Cette page a été validée par deux contributeurs.
468
MÉMOIRES D’OUTRE-TOMBE

Le souper eut lieu ; l’hôte du logis, qui ne l’avait préparé qu’avec l’autorisation de la police, savait à quoi s’en tenir. Les mouchards, à table, trinquaient le plus haut à la santé de Henri V ; les sergents de ville arrivèrent, empoignèrent les convives et renversèrent encore une fois la coupe de la royauté légitime. Le Renaud des aventuriers royalistes était un savetier de la rue de Seine[1], décoré de Juillet, qui s’était battu vaillamment dans les trois journées, et qui blessa grièvement, pour Henri V, un agent de police de Louis-Philippe, comme il avait tué des soldats de la garde, pour chasser le même Henri V et les deux vieux rois.

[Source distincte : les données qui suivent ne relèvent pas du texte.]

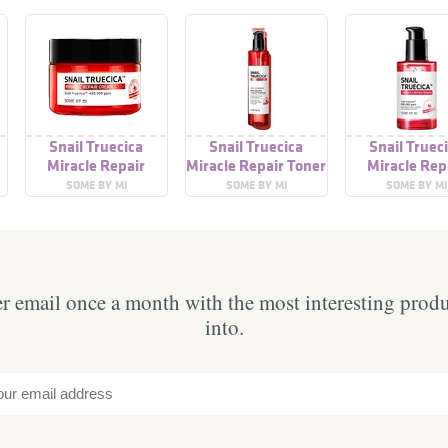
Snail Truecica
Snail Truecica
Snail Truec
Miracle Repair
Miracle Repair Toner
Miracle Rep
Cream
Serum
SOME BY MI
SOME BY MI
SOME BY MI
 email once a month with the most interesting prod
into.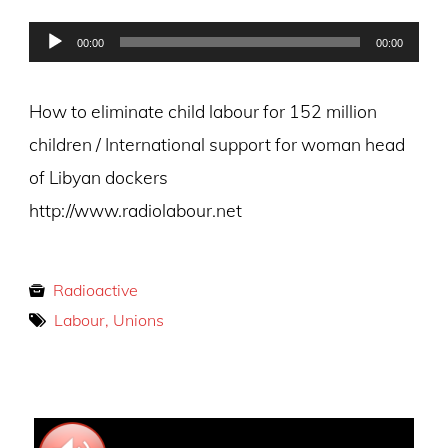
on
Audio
00:00
00:00
Player
How to eliminate child labour for 152 million
children / International support for woman head
of Libyan dockers
http://www.radiolabour.net
Radioactive
Labour, Unions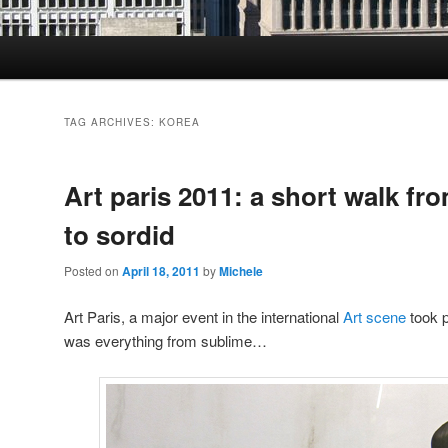
TAG ARCHIVES:
KOREA
Art paris 2011: a short walk fr
to sordid
Posted on
April 18, 2011
by
Michele
Art Paris, a major event in the international
Art scene
took p
was everything from sublime…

J’avais reçu, pendant cette affaire, un billet de madame la duchesse de Berry qui me nommait membre d’un gouvernement secret, qu’elle établissait en qualité de régente de France. Je profitai de cette occasion pour écrire à la princesse la lettre suivante[2]  :

« Madame,

« C’est avec la plus profonde reconnaissance que j’ai reçu le témoignage de confiance et d’estime dont vous avez bien voulu m’honorer ; il impose à ma fidélité le devoir de redoubler de zèle, en met-

  1. Louis Poncelet, dit Chevalier, âgé de 27 ans, cordonnier. Il fut le vrai chef du complot, et fit preuve, en toute cette affaire, de rares qualités d’intelligence, d’énergie et d’audace. Dans le procès, il se fit remarquer, entre tous, par la loyauté de ses réponses, habile à ne pas compromettre ses complices et peu occupé de ses propres périls. Il fut condamné à la peine de la déportation.
  2. J’ai repris quelques passages de la longue lettre pour les placer dans mes Explications sur mes 12 000 francs ; et depuis, dans mon Mémoire sur la captivité de Madame la duchesse de Berry. Ch.